Он встал, наклонился к ней, погрузил свое лицо в ароматную впадину у основания ее шеи, провел губами по полоске кожи у нее за ухом.

— Я целую свою жену. Констанс вся затрепетала.

— П-п-почему?

— Потому что я мужчина. — Его пальцы прошлись по пуговицам на спине платья — от шеи к талии, ласково расстегивая их. — И если я не попробую тебя на вкус немедленно, сейчас, то я, это точно, свихнусь…

— Но…

Она не успела договорить — он закрыл ей рот своим поцелуем — сладким, чувственным, умелым.
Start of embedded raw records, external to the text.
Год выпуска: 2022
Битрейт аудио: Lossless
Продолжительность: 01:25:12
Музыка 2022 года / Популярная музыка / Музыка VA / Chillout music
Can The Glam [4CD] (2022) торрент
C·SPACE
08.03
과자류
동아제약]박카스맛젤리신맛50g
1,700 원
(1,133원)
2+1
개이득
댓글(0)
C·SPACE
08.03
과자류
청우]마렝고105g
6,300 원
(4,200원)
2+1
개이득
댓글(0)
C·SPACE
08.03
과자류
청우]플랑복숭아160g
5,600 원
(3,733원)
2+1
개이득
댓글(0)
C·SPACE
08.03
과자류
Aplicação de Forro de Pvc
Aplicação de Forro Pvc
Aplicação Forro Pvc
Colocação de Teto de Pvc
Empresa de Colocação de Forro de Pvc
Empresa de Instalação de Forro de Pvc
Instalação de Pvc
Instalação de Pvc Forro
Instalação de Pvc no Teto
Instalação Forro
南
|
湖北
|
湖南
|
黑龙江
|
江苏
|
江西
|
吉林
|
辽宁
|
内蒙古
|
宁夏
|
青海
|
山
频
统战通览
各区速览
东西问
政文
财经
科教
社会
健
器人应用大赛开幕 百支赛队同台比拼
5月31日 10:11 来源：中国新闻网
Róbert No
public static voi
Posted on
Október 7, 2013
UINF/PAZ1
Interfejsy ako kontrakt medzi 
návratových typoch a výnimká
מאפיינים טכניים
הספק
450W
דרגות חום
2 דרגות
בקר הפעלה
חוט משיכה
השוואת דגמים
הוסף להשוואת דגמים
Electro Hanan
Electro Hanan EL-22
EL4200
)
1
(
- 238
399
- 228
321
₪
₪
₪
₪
Это было вкуснее меда, нектара, вкуснее всего в мире… Она неслышно застонала, и ее губы потянулись за ним, когда он, наконец, оторвался от нее.

— Когда я приглашала тебя подурачиться, я не думала, что ты воспримешь это так буквально! — срывающимся шепотом проговорила она.

Он нежно провел пальцем по линии ее нижней губы.

— Но это же неестественно — лишать друг друга того, что нам обоим так нравится.

Зрачки ее глаз расширились.

— А как же насчет нашего соглашения? Я думала, ты решил…

— Разве нельзя изменить решение, если обнаружил, что сделал ошибку? — Он с сомнением сдвинул брови. — Ты же сама предлагала мне свое общество в постели, или этого не было?

— Б-было. — Она лихорадочно сглотнула. — Но ты прав. Ведь это уж был бы верх цинизма с моей стороны — пойти на… это и потом уехать.

— А я хочу, чтобы ты осталась.

Она побледнела, потом густо покраснела.

— Я думаю об это уже целый месяц. — Его пальцы настойчиво кружили по ее плечам, скользнули по ее ключицам. Тебе не приходила в голову такая возможность?

— Н-но Париж, мое образование… — слабым голосом проговорила она.

— Это так важно? Ты и так уже делаешь шикарную карьеру: этот твой сборник набросков, да и сегодня, кстати, несколько судовладельцев уже приставали ко мне — не запечатлеешь ли ты на холст их посудину. Ну, зачем тебе проталкиваться локтями там в Париже? Ты уже сделала здесь себе имя!

— Лок, подожди! — Она в волнении вскочила на ноги, но он не отпустил ее, его руки опустились ей вниз по спине, остановились между лопатками. Он прижал ее к себе плотно-плотно, у Констанс перехватило дыхание. Боже мой, что ей делать? — Это будет нечестно — прежде всего, по отношению к тебе. Ты не знаешь, не можешь знать…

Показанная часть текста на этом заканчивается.